# Need help with a conventional reel for distance casting heavy rigs



## Fish Tank (Jul 13, 2020)

There are so many options for reels it's a bit overwhelming. I have a 12' Shimano Speedmaster rod rated for throwing up to 10 ounces. I'll be using this on BaldHead Island for anything big. Last year we caught some good size blacktips. I was using my spinning stuff but want the distance a conventional offers. 

The Penn Fathom II seems to be a good choice but from what I can tell, going small on the reel isn't a bad thing. The videos I've seen show these massive rods paired with much smaller conventional reels. Would a Fathom 15 Casting Special be a good choice? Would a size 30 or even 40 Fathom be too big and cost me distance? 

Any help would be greatly appreciated or any other suggestions for reels that can throw heavy stuff a good distance. 

thanks ahead of time................Fish Tank


----------



## Vtjim (Jun 22, 2019)

Fish Tank said:


> There are so many options for reels it's a bit overwhelming. I have a 12' Shimano Speedmaster rod rated for throwing up to 10 ounces. I'll be using this on BaldHead Island for anything big. Last year we caught some good size blacktips. I was using my spinning stuff but want the distance a conventional offers.
> 
> The Penn Fathom II seems to be a good choice but from what I can tell, going small on the reel isn't a bad thing. The videos I've seen show these massive rods paired with much smaller conventional reels. Would a Fathom 15 Casting Special be a good choice?

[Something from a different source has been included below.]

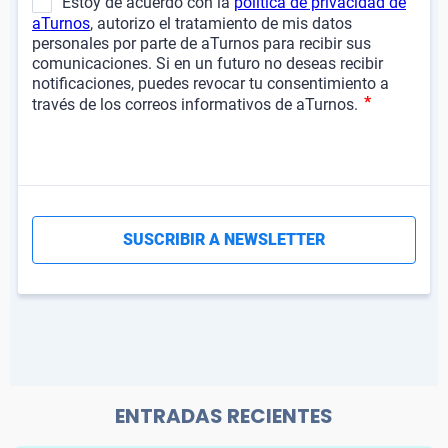
ENTRADAS RECIENTES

Would a size 30 or even 40 Fathom be too big and cost me distance?
> 
> ...


I have a Fathom 2 15 casting special on my heaver and love it. It’s a fast reel but manageable with the mag and throws a mile. It holds a ton of line, mine is spooled with well over 300 yards of 18lb test mono and the drag is very smooth. For what you are doing this reel is all you need, going up to a 30 or 40 is gonna hurt your distance and be far from manageable on the cast without magnets. Sure you may still get spooled by something really big, but sharks up to 6-7’ will be well within this reel’s capacity.


----------



## Fish Tank (Jul 13, 2020)

I really appreciate the reply. The Fathom Casting Special is impossible to find unless I order it from the United Kingdom and it will take a month to get here. Can I go with just a Fathom 2 in that size or similar?


----------



## pcbtightlines (Aug 9, 2020)

Take a look at the Akios Nitron F-15. You can probably get your hands on one a lot quicker.


----------



## Sandcrab (Mar 20, 2002)

The F15 will hold less line than the Fathom CS.


----------



## pcbtightlines (Aug 9, 2020)

Put some 20lb Sakuma on it and you will have plenty


----------



## abass105 (Jun 13, 2006)

Fish Tank said:


> I really appreciate the reply. The Fathom Casting Special is impossible to find unless I order it from the United Kingdom and it will take a month to get here. Can I go with just a Fathom 2 in that size or similar?


This place seems to have them in stock. I hope it helps.


https://www.roysbaitandtackle.com/shop/penn-fathom-ii-15sdcs/


----------



## Vtjim (Jun 22, 2019)

I bought a reel from the UK earlier this year, it arrived in less than 10 days. Just my experience.

Haven’t tried the F-15 yet but I have another Akios reel and really like it. The drag can be a little wimpy on the Akios reels, but from what I hear they fixed this on the F-15. Tommy Farmer carries the Akios reels, I would check with him if you’re interested in going that route.


----------



## Arnav (Dec 17, 2020)

abass105 said:


> This place seems to have them in stock. I hope it helps.
> 
> 
> https://www.roysbaitandtackle.com/shop/penn-fathom-ii-15sdcs/


Always check first. The last 3 purchases I made (various places, not here) were listed as "IN" only to find .... we're sorry, there was a mistake in the listing, that item is back ordered, will be 3 (or more) weeks.
Look at the bottom of Roy's page .......
"Disclaimer: Our site may not be live inventory. Contact us to see if in stock."


----------



## pcbtightlines (Aug 9, 2020)

Vtjim said:


> I bought a reel from the UK earlier this year, it arrived in less than 10 days. Just my experience.
> 
> Haven’t tried the F-15 yet but I have another Akios reel and really like it. The drag can be a little wimpy on the Akios reels, but from what I hear they fixed this on the F-15. Tommy Farmer carries the Akios reels, I would check with him if you’re interested in going that route.


If you use the proper akios reel for the proper fish species and set the drag properly you should be fine.
The F-15 is really designed for red/black drum , stripers, shark, cobia etc. I use the 656 for targeting smaller fish (trout , pompano, blues etc.)


----------



## Fish Tank (Jul 13, 2020)

I really appreciate everyone's help here and going the extra mile. Much appreciated. 

Fish Tank


----------